Oracle Container Engine is a robust competitor to Azure Container Apps, providing enterprises with a powerful platform for containerized applications. Part of Oracle Cloud, this managed Kubernetes service offers seamless orchestration, allowing users to deploy, manage, and scale containers effortlessly. Oracle Container Engine emphasizes simplicity and flexibility, enabling developers to focus on building innovative solutions.

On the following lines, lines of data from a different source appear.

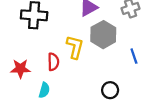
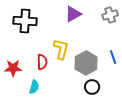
gray hexagon: (103, 35) -> (86, 63), moved

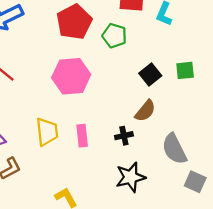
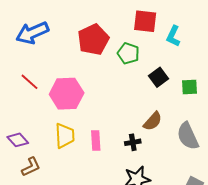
black square: (150, 74) -> (158, 77), moved
pink hexagon: (71, 76) -> (67, 94), moved
gray semicircle: (174, 149) -> (188, 136), moved

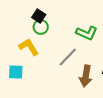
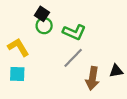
green L-shape: (87, 33) -> (74, 32), moved
yellow L-shape: (29, 47) -> (18, 47), moved

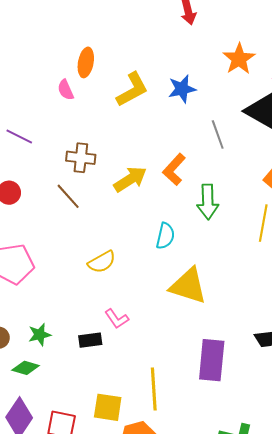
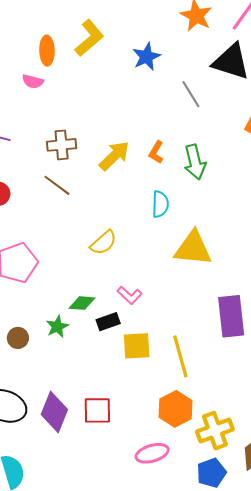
pink semicircle: (66, 90) -> (33, 81), turned -40
yellow L-shape: (132, 90) -> (89, 38), moved
orange L-shape: (174, 170) -> (156, 152), moved, size x0.7
green diamond: (26, 368) -> (82, 303), moved
yellow square: (108, 407) -> (137, 346), moved

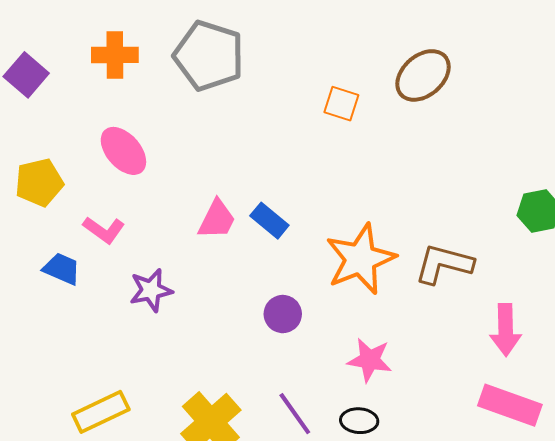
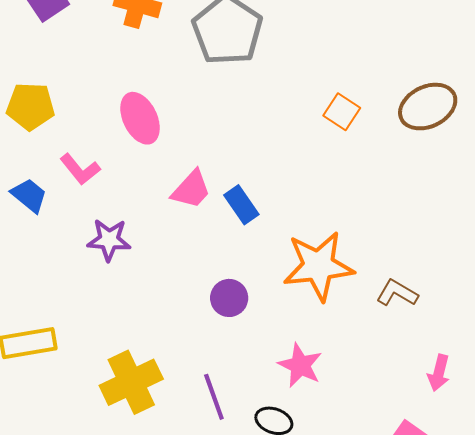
pink ellipse: (123, 151) -> (140, 118), moved
brown L-shape: (444, 264) -> (397, 293), size x0.7
pink arrow: (506, 330) -> (439, 373), size x0.7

Its integration with Oracle Cloud services, strong security features, and enterprise-grade support make it an attractive choice. 

In addition, Oracle Container Engine’s ability to handle diverse workloads, coupled with Oracle’s expertise in enterprise solutions, positions it as a top competitor, especially for businesses seeking a reliable, scalable, and secure container management platform.

What Is the Difference Between a Container App and a Container Instance?

A container app refers to an application that is packaged along with its dependencies, libraries, and runtime environment in a containerized format, such as Docker. This allows the app to run consistently across different environments.

On the other hand, a container instance refers to a specific running occurrence of a containerized application. It’s a runtime environment created from a container image, capable of running the application within an isolated environment, ensuring portability and scalability in various computing environments.

Bottom Line

In addition to the advantages of running containerized applications with the power of Kubernetes orchestration, Azure Container Apps also removes the burden of maintaining cloud infrastructure and complex container orchestrators. This service is great for deploying applications in containers and supporting microservices architecture. Using GitHub Actions, you may automate the deployment of your container app with CI/CD pipelines.

Frequently Asked Questions

What is blob vs container in Azure?

Containers are like directories in a file system in that they keep similar blobs together. You can store an unlimited number of blobs in a container, and you can store an unlimited number of containers in a storage account.

What type of OS is Azure container apps?

The Azure container app runs on a Linux-based operating system.